Greek shipowners urge closer ties with Cyprus shipping community
Union of Greek Shipowners president, Theodore Veniamis has called for closer co-operation and the further development of synergies between the Greek and Cypriot shipping communities.

The call comes as Greek owners mull relocating the seat of their operations from Greece as the European Commission continues to mumble about certain aspects of Greek tax law and their incompatibility with EU competition law.

It is well know Cyprus is among the top locations Greeks are considering, with the USG president said to be among those with a Plan B should the EC gets it way and force a part re-write of the Greek constitution and its protection of the tax regime.

Speaking at the Cyprus Shipping Industry Conference last week, Veniamis noted Cyprus and Greece, “two relatively small European countries” have “an age-old tradition in shipping”.

“Although we may be keen business competitors in the international arena, we see eye-to-eye on most shipping policy issues. The combination of our knowledge and common approach on shipping matters of high importance can yield further valuable political and economic results for both nations at European and international level,” he said.

He said both countries have a rich maritime heritage and continue to be forerunners in the international maritime arena, thus, contributing to the welfare of our two nations.

“Our dynamic presence is a guarantee for the future. In this context, we should pursue our co-operation both at governmental and commercial level in order to achieve our common goals and mainly the competitiveness of our shipping industries which are closely connected with the welfare of our nations.

“We also look forward to a united front regarding the ongoing examination by the European Commission of various tonnage tax regimes vis-à-vis the Guidelines on State Aid to Maritime Transport.

“Traditionally, the Greek shipping community has kept its options open concerning the issue of flag and centre of activities. All the more so, in difficult times like the present ones. Cyprus has always been a major such option for Greek shipowners. Apart from its well-functioning maritime legislation and cluster, it offers the vicinity to Greece in geographical terms and mentality.

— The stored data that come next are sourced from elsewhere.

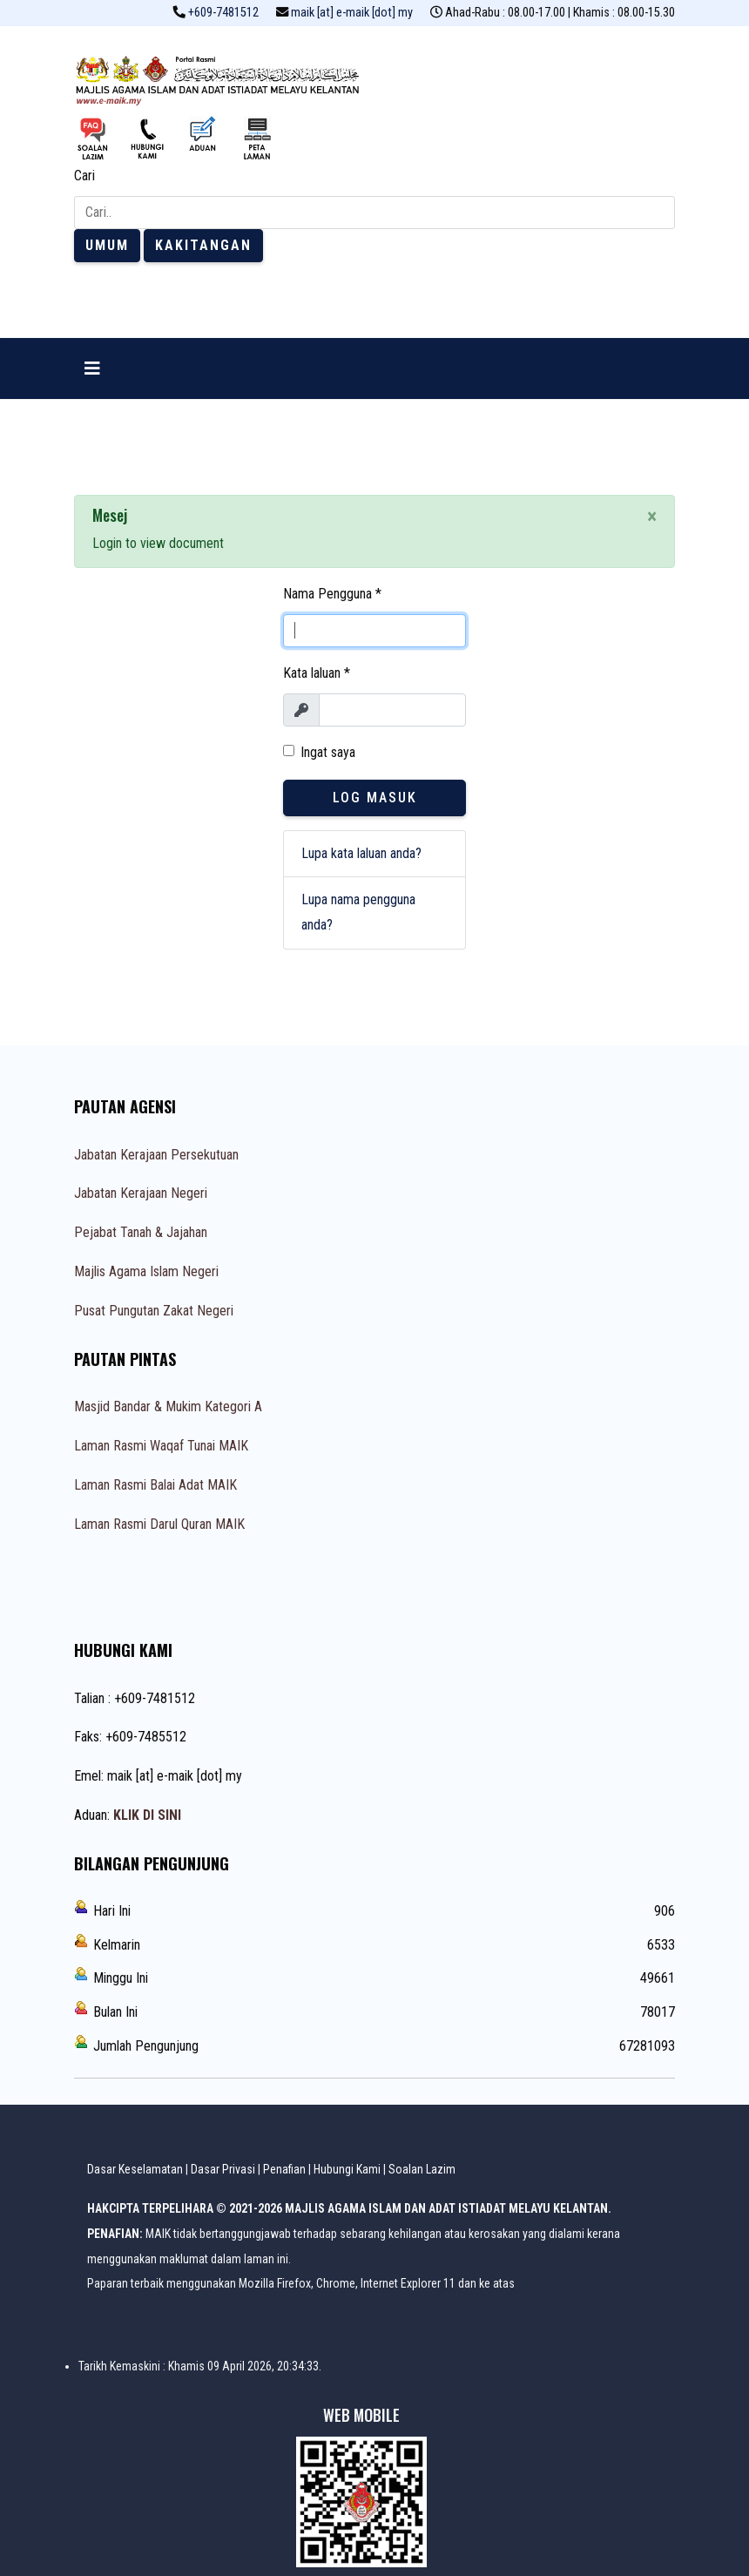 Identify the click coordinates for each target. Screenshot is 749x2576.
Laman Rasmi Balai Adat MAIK (155, 1485)
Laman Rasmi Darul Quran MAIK (159, 1524)
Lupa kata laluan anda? (361, 853)
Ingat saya (327, 752)
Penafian (284, 2169)
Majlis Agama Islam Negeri (146, 1271)
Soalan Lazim (421, 2169)
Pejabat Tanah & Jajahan (140, 1232)
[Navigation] (92, 368)
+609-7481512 (223, 12)
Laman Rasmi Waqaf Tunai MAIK (161, 1445)
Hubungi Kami (347, 2169)
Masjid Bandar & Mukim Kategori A (168, 1406)
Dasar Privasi (223, 2169)
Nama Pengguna (332, 593)
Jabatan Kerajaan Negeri (140, 1193)
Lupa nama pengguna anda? (358, 912)
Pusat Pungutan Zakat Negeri (153, 1310)
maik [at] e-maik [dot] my (352, 12)
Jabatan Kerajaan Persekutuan (156, 1154)
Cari (84, 175)
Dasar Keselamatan (135, 2169)
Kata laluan (316, 673)
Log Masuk (375, 797) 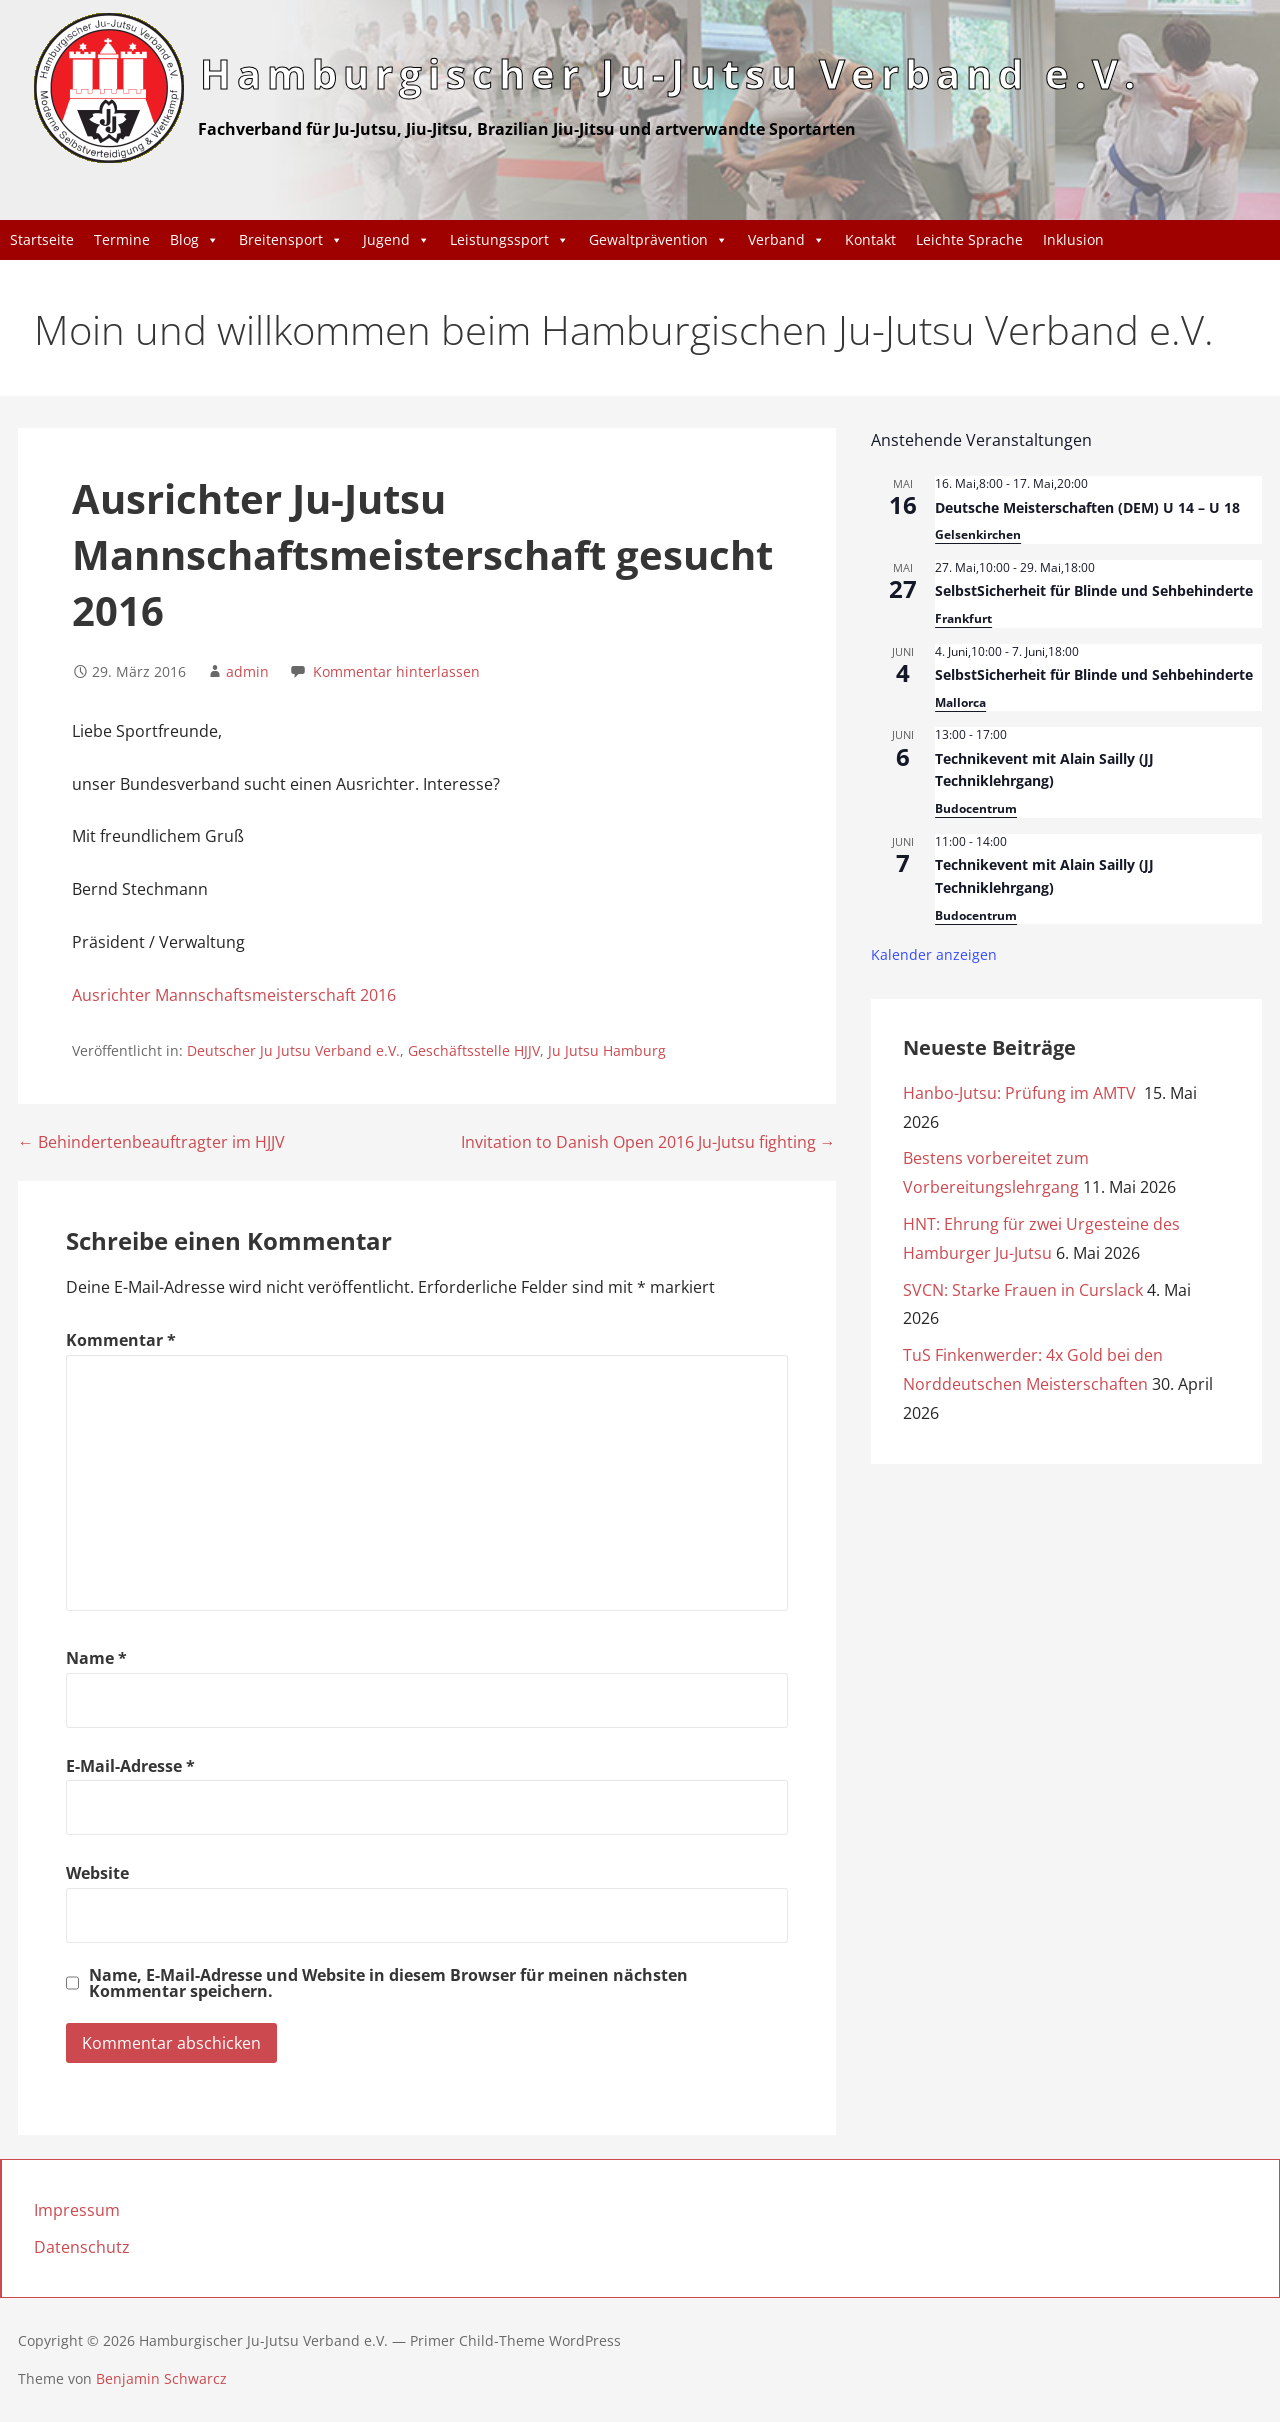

“The figures are impressive: 290 vessels, representing about 35% of the Cypriot registry in terms of number of vessels or about 59% in terms of dwt belong to Greek-owned interests.”

He said because of this the Greek shipping community follows with great interest the achievements of the Cyprus shipping industry.

“The approval of the Cyprus tonnage tax by the European Commission and the recent tax initiatives offered to non-national investors, create a positive climate for entrepreneurship in Cyprus and give new impetus to the competitiveness of your shipping sector,” said Veniamis.

The UGS president went on: “We also understand there are positive developments in the ongoing dialogue between the two communities in Cyprus. A solution of the maritime embargo would give a major boosting to trade by sea in the Eastern Mediterranean and Black Sea as well as to the prospects of the Cypriot flag.”